▸ Exercise instructions:
What you return must be an exact copy of the lines in the listing below between the line holding "Aprons (406, 217)" and the line holding "[Advertisement] (132, 2362)", inclusive, and nothing more.

▸ Record excerpts:

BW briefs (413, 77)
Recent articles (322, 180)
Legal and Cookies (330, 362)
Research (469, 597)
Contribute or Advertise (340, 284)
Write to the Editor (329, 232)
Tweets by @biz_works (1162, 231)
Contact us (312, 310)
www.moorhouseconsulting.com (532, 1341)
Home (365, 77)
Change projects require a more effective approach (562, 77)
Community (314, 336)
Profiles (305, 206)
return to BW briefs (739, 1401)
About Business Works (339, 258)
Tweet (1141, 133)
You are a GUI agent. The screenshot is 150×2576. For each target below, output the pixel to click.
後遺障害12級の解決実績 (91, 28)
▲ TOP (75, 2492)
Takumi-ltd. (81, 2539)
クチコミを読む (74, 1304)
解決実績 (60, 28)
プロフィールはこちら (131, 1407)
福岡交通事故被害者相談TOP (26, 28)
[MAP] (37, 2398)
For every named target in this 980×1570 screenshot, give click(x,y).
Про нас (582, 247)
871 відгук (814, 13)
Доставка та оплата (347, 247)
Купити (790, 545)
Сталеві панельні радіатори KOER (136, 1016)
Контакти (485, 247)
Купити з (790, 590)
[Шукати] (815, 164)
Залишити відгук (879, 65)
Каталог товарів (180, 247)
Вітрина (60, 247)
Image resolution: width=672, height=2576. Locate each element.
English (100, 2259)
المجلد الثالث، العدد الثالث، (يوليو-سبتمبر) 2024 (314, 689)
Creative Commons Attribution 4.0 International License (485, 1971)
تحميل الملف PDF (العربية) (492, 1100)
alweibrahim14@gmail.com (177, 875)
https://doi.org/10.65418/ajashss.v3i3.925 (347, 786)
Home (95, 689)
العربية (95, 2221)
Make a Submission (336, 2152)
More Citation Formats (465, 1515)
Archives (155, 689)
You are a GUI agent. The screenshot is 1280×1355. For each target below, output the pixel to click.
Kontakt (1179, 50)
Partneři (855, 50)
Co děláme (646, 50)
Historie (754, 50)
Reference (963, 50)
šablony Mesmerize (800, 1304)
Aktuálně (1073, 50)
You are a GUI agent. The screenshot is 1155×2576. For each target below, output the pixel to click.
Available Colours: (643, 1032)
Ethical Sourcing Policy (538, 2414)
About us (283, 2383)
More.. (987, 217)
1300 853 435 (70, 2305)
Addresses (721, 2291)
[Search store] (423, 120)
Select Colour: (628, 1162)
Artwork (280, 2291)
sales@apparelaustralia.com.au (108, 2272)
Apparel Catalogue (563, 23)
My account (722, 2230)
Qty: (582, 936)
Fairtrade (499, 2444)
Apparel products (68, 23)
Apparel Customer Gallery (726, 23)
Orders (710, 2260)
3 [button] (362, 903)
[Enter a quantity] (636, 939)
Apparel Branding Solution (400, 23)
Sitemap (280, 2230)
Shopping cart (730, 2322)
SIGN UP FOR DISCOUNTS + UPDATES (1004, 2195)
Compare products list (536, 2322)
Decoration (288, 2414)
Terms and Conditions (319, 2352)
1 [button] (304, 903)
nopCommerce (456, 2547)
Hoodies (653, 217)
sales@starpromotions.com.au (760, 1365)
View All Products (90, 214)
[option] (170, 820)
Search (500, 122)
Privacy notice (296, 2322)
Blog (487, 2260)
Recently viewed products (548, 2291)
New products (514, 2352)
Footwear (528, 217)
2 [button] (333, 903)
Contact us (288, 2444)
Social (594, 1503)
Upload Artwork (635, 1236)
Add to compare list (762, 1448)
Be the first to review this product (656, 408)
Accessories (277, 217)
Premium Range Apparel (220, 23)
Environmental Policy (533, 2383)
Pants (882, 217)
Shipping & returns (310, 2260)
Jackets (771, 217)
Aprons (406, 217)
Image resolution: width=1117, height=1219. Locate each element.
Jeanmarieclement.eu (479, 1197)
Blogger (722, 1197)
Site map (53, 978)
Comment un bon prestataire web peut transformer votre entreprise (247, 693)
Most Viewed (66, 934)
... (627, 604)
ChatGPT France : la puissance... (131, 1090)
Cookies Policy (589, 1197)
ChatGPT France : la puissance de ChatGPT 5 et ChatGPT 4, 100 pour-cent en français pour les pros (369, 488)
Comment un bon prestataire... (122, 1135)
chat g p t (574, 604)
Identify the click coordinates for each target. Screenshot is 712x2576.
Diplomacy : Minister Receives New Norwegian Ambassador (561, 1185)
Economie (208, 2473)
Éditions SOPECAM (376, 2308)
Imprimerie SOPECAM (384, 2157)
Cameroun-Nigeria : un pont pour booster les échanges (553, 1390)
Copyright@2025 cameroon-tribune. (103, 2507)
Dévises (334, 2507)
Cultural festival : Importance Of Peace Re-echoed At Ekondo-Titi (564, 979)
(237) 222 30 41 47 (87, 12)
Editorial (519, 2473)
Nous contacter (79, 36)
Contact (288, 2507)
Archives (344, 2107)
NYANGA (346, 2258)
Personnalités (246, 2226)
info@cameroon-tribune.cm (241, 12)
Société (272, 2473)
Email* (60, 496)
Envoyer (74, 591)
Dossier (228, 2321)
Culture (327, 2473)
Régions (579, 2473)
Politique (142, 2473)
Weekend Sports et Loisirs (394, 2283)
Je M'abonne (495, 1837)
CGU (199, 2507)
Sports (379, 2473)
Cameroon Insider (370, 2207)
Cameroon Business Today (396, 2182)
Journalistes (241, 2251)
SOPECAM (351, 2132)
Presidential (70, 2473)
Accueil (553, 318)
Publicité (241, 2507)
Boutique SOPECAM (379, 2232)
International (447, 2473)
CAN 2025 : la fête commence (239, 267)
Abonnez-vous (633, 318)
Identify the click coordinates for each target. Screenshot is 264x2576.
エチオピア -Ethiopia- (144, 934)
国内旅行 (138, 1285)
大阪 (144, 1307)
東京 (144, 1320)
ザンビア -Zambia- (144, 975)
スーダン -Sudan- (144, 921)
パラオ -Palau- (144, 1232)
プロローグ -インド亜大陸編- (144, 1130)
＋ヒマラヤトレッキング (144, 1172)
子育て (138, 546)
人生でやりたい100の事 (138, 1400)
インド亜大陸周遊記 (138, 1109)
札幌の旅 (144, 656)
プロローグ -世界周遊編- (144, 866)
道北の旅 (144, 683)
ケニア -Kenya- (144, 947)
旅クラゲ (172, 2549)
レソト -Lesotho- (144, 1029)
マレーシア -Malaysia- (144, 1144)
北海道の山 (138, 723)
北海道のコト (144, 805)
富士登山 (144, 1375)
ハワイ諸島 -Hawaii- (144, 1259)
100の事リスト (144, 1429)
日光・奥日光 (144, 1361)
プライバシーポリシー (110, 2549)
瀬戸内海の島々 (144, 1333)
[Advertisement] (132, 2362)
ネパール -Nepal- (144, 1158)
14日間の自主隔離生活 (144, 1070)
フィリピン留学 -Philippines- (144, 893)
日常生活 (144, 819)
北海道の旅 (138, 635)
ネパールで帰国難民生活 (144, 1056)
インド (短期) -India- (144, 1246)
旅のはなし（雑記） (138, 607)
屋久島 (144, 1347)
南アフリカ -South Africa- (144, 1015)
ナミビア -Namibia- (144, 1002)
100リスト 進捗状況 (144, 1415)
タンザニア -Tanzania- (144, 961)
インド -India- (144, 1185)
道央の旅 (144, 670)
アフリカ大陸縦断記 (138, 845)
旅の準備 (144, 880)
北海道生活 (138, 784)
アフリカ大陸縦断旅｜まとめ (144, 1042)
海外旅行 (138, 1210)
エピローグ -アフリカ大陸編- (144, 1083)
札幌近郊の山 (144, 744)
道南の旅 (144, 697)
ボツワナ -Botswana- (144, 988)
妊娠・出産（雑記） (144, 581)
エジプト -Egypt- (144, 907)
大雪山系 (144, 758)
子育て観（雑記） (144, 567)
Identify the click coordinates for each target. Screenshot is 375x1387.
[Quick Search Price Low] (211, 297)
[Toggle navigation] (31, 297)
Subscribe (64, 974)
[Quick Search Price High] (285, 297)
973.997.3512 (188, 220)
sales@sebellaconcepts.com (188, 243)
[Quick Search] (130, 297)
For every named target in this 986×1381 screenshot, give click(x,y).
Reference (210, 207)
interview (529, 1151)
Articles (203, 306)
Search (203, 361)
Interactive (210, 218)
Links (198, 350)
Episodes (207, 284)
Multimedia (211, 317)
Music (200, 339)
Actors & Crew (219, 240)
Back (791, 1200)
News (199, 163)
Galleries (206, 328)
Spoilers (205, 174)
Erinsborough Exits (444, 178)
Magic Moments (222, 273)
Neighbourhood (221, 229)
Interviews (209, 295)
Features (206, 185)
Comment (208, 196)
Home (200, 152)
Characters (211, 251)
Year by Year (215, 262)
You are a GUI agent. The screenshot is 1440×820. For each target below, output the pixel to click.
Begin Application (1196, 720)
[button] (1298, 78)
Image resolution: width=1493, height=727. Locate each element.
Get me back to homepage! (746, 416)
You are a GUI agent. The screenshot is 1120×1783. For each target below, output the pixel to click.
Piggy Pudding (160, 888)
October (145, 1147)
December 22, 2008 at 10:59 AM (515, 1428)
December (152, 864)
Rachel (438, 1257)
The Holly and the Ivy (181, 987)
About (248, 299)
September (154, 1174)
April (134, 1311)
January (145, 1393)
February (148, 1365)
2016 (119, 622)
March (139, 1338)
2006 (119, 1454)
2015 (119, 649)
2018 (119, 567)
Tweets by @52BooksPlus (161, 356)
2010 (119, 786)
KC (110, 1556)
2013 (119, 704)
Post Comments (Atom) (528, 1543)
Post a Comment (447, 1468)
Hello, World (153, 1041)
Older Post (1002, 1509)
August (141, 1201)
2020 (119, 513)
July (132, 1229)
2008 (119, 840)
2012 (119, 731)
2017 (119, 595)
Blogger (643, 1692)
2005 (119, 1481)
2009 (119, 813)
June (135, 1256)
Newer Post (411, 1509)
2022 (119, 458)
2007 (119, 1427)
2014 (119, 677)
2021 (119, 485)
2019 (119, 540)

▸ The answer:
Aprons (406, 217)
Image resolution: width=1117, height=1219. Locate each element.
Jeanmarieclement.eu (479, 1197)
Blogger (722, 1197)
Site map (53, 978)
Comment un bon prestataire web peut transformer votre entreprise (247, 693)
Most Viewed (66, 934)
... (627, 604)
ChatGPT France : la puissance... (131, 1090)
Cookies Policy (589, 1197)
ChatGPT France : la puissance de ChatGPT 5 et ChatGPT 4, 100 pour-cent en français pour les pros (369, 488)
Comment un bon prestataire... (122, 1135)
chat g p t (574, 604)
Identify the click coordinates for each target. Screenshot is 712x2576.
Diplomacy : Minister Receives New Norwegian Ambassador (561, 1185)
Economie (208, 2473)
Éditions SOPECAM (376, 2308)
Imprimerie SOPECAM (384, 2157)
Cameroun-Nigeria : un pont pour booster les échanges (553, 1390)
Copyright@2025 cameroon-tribune. (103, 2507)
Dévises (334, 2507)
Cultural festival : Importance Of Peace Re-echoed At Ekondo-Titi (564, 979)
(237) 222 30 41 47 (87, 12)
Editorial (519, 2473)
Nous contacter (79, 36)
Contact (288, 2507)
Archives (344, 2107)
NYANGA (346, 2258)
Personnalités (246, 2226)
info@cameroon-tribune.cm (241, 12)
Société (272, 2473)
Email* (60, 496)
Envoyer (74, 591)
Dossier (228, 2321)
Culture (327, 2473)
Régions (579, 2473)
Politique (142, 2473)
Weekend Sports et Loisirs (394, 2283)
Je M'abonne (495, 1837)
CGU (199, 2507)
Sports (379, 2473)
Cameroon Insider (370, 2207)
Cameroon Business Today (396, 2182)
Journalistes (241, 2251)
SOPECAM (351, 2132)
Presidential (70, 2473)
Accueil (553, 318)
Publicité (241, 2507)
Boutique SOPECAM (379, 2232)
International (447, 2473)
CAN 2025 : la fête commence (239, 267)
Abonnez-vous (633, 318)
Identify the click coordinates for each target. Screenshot is 264x2576.
エチオピア -Ethiopia- (144, 934)
国内旅行 (138, 1285)
大阪 (144, 1307)
東京 (144, 1320)
ザンビア -Zambia- (144, 975)
スーダン -Sudan- (144, 921)
パラオ -Palau- (144, 1232)
プロローグ -インド亜大陸編- (144, 1130)
＋ヒマラヤトレッキング (144, 1172)
子育て (138, 546)
人生でやりたい100の事 (138, 1400)
インド亜大陸周遊記 (138, 1109)
札幌の旅 (144, 656)
プロローグ -世界周遊編- (144, 866)
道北の旅 (144, 683)
ケニア -Kenya- (144, 947)
旅クラゲ (172, 2549)
レソト -Lesotho- (144, 1029)
マレーシア -Malaysia- (144, 1144)
北海道の山 (138, 723)
北海道のコト (144, 805)
富士登山 (144, 1375)
ハワイ諸島 -Hawaii- (144, 1259)
100の事リスト (144, 1429)
日光・奥日光 (144, 1361)
プライバシーポリシー (110, 2549)
瀬戸内海の島々 (144, 1333)
[Advertisement] (132, 2362)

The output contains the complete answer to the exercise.